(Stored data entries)

|---|

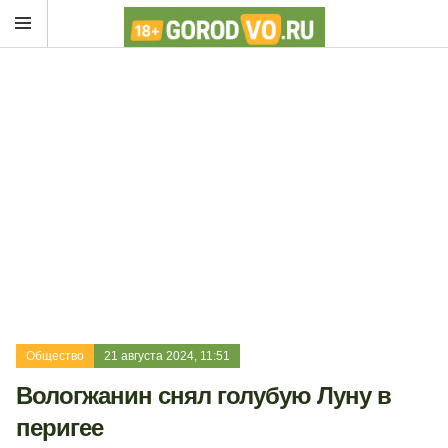
Общество
21 августа 2024, 11:51
Вологжанин снял голубую Луну в
перигее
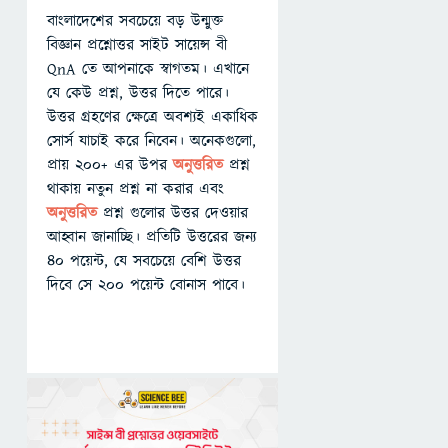
বাংলাদেশের সবচেয়ে বড় উন্মুক্ত
বিজ্ঞান প্রশ্নোত্তর সাইট সায়েন্স বী
QnA তে আপনাকে স্বাগতম। এখানে
যে কেউ প্রশ্ন, উত্তর দিতে পারে।
উত্তর গ্রহণের ক্ষেত্রে অবশ্যই একাধিক
সোর্স যাচাই করে নিবেন। অনেকগুলো,
প্রায় ২০০+ এর উপর
অনুত্তরিত
প্রশ্ন
থাকায় নতুন প্রশ্ন না করার এবং
অনুত্তরিত
প্রশ্ন গুলোর উত্তর দেওয়ার
আহ্বান জানাচ্ছি। প্রতিটি উত্তরের জন্য
৪০ পয়েন্ট, যে সবচেয়ে বেশি উত্তর
দিবে সে ২০০ পয়েন্ট বোনাস পাবে।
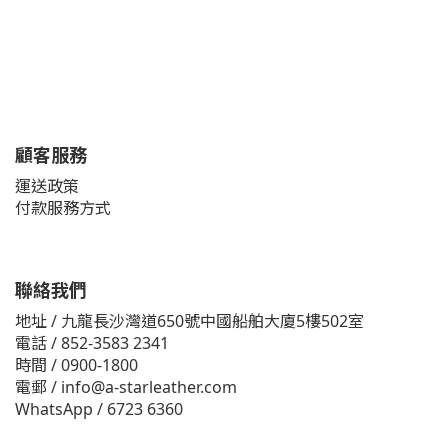
顧客服務
運送政策
付款服務方式
聯絡我們
地址 / 九龍長沙灣道650號中國船舶大廈5樓502室
電話 / 852-3583 2341
時間 / 0900-1800
電郵 / info@a-starleather.com
WhatsApp / 6723 6360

|---|

EXERCISE:
Return only the lines that start at the line containing "সোর্স যাচাই করে" and finish at the last line of the entries, exactly as written and without pictures.

SOLUTION:
সোর্স যাচাই করে নিবেন। অনেকগুলো,
প্রায় ২০০+ এর উপর
অনুত্তরিত
প্রশ্ন
থাকায় নতুন প্রশ্ন না করার এবং
অনুত্তরিত
প্রশ্ন গুলোর উত্তর দেওয়ার
আহ্বান জানাচ্ছি। প্রতিটি উত্তরের জন্য
৪০ পয়েন্ট, যে সবচেয়ে বেশি উত্তর
দিবে সে ২০০ পয়েন্ট বোনাস পাবে।
顧客服務
運送政策
付款服務方式
聯絡我們
地址 / 九龍長沙灣道650號中國船舶大廈5樓502室
電話 / 852-3583 2341
時間 / 0900-1800
電郵 / info@a-starleather.com
WhatsApp / 6723 6360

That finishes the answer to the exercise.